Well, I think the first place to start is with the context of the people of the time. I think something that we often take for granted is how detailed an understanding of the world we actually have. We’ve all grown up seeing globes of the earth in our classrooms. We watch the evening news and see satellite images of the earth from space. We’ve even seen pictures of our planet from the moon, so we’re working with a lot more information than they were.
At the time that this myth originated, most people never travelled more than 15 miles from their home during their entire lifetime. So the world, from their point of view, was extremely limited. Therefore, when the scripture says that God flooded the entire world, what this means is God flooded the area of the world with which they were familiar, which wasn’t a whole lot by our standards. So this myth originated from a flood that affected an isolated area of the area somewhere in Middle East.
The second thing we know is that this was no ordinary flood. Recently we had major flooding in California from rains that devastated huge areas of Southern California. That was a pretty huge flood. But what we’re talking about in terms of the Bible is something much larger than a flood caused by rains or a river overflowing its banks.
This is a flood that killed tens of thousands of people at once. This event wouldn’t have made it into all these creation myths if it hadn’t been massively destructive in terms of human life. That’s why all of these creation myths interpret this event through the lens of God being upset with humans. The only way the ancients could rationalize the destruction of so much life is if they were being punished by God for being evil.
Therefore, we can assume that the scale of this kind of flood is something that is on par with tsunamis or other earthquake related disasters. There is a major tectonic fault line that runs through the Mediterranean ocean, but the Mediterranean is too small to produce a tsunami of the scale we often see in Japan or Indonesia. For that you need a body of water like the Pacific Ocean. So if it’s not rains, rivers or tsunamis, your only option left is to look at the bodies of water in the surrounding area and ask, “Have they always been there?”
Biblical archeologists attempted to place dates on the various flood stories that appear in creation myths throughout the Middle East. As they did so, they found a fascinating pattern: the older the story, the closer it gets geographically to the Black Sea. In other words, the earliest versions of this story originate from an area on the edge of the Black Sea. This led scholars to speculate that perhaps the Black Sea is not as old as they may have formerly believed.
And so the theory goes something like this: around 5600 B.C., the Black Sea was a low lying valley surrounding a massive fresh water lake. A large number of people had inhabited this valley because it was good for agriculture. At some point, the Mediterranean began to erode away at the land that separated these two areas. On a map, this connection is called the bosphorus strait and is located right next to modern Istanbul. The people who were closest to this erosion point could see what was about to happen because, more than likely, water started to pour into the valley slowly, over a period of time.

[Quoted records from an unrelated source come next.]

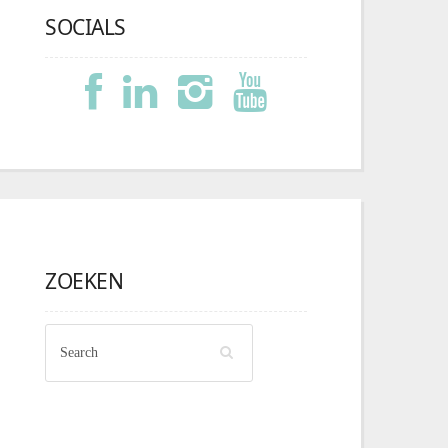
SOCIALS
ZOEKEN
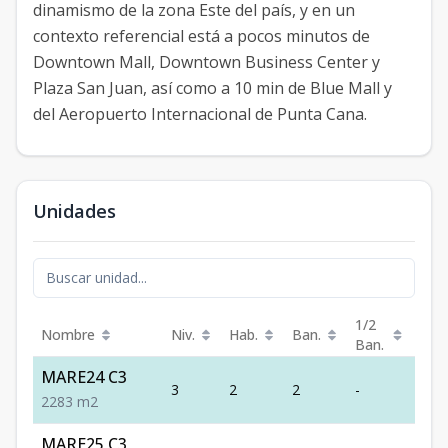
dinamismo de la zona Este del país, y en un
contexto referencial está a pocos minutos de
Downtown Mall, Downtown Business Center y
Plaza San Juan, así como a 10 min de Blue Mall y
del Aeropuerto Internacional de Punta Cana.
Unidades
1/2
Nombre
Niv.
Hab.
Ban.
m²
Ban.
MARE24 C3
3
2
2
-
83
2
2
83
m2
MARE25 C3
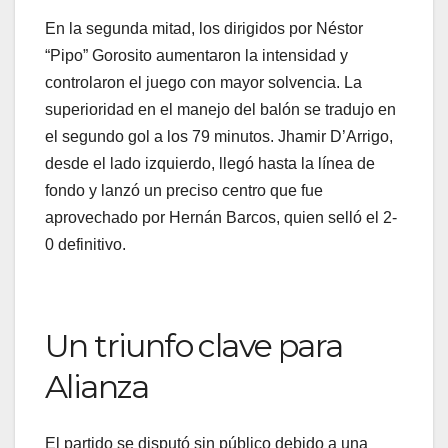
En la segunda mitad, los dirigidos por Néstor
“Pipo” Gorosito aumentaron la intensidad y
controlaron el juego con mayor solvencia. La
superioridad en el manejo del balón se tradujo en
el segundo gol a los 79 minutos. Jhamir D’Arrigo,
desde el lado izquierdo, llegó hasta la línea de
fondo y lanzó un preciso centro que fue
aprovechado por Hernán Barcos, quien selló el 2-
0 definitivo.
Un triunfo clave para
Alianza
El partido se disputó sin público debido a una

It’s not hard to imagine that somebody with enough foresight to comprehend what was about to happen, built a boat, placed his family and livestock in that boat and then used the boat to float to sea level when the land mass gave way to the pressure of the Mediterranean. His family and livestock remained safe while everyone else in the valley was killed in a deluge of water. Furthermore, it’s not hard to imagine that, from the perspective of the survivors who told this story, the entire world was flooded.
To verify this, archaeologists have sent research vessels to the bottom of the Black Sea. If you imagine a flood of that scale, it should literally snap the trees in the valley like toothpicks leaving only the stumps. On these dives they found exactly that. Underneath the sediment, there were rows of petrified tree stumps that looked like they had been ripped in half. Samples from these stumps dated to around the period of time when scholars estimate that the story of the flood began to spread.

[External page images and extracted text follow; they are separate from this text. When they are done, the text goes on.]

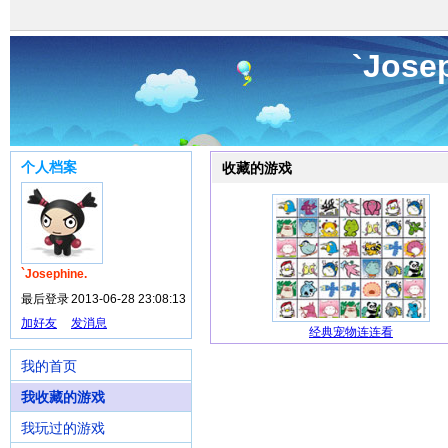
`Jos
个人档案
收藏的游戏
`Josephine.
最后登录
2013-06-28 23:08:13
加好友
发消息
经典宠物连连看
我的首页
我收藏的游戏
我玩过的游戏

So now you know how it happened and the only question left is, “How is this relevant to my life?” Well, it’s relevant in a number of different ways, but perhaps one of the most profound ways this is relevant is what this story reveals about the world in which we live. I think people often see the universe from two very distinct and polarized perspectives: either the universe is an accident and our lives are the result of random particles coming and going as they please or there is there is some master worker, like God, at a chessboard making every decision about what happens in our lives. Most people don’t realize this, but both perspectives are essentially saying the same thing: we are pawns. Whether it’s random particles or God, we have no control over our lives.

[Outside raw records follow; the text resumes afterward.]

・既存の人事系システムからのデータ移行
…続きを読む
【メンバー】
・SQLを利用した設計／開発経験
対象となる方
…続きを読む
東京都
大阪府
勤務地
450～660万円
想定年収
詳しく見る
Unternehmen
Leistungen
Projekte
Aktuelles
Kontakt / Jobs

But the story of Noah and the Ark speaks against this kind of deterministic thinking that we have no control. Knowing the real story behind Noah and the Ark, we are confronted with two different realities. The first reality is that there are physical forces in the world that have consequences. What I mean by this in terms of Noah and the Ark is that, given enough time, water erodes away at the land. The flood was a natural consequence of the erosion that formed the bosphorus strait. That wasn’t God, that’s just the physics of water.
The second reality is that we have the ability to respond to these physical forces. Noah, or whoever he was, saw what was coming and built a boat so his family and livestock would be safe. Now in my previous sermon on suffering, I told you very clearly that I believe that God does not want us to suffer. What this means in terms of the flood is that I don’t think God wanted all those people to die. But again, God has created a world where nature acts according to certain laws. So rather than suspend those laws, I believe God acts through them to place signs in our lives. In fact, I believe that God is speaking to us through the natural world all the time.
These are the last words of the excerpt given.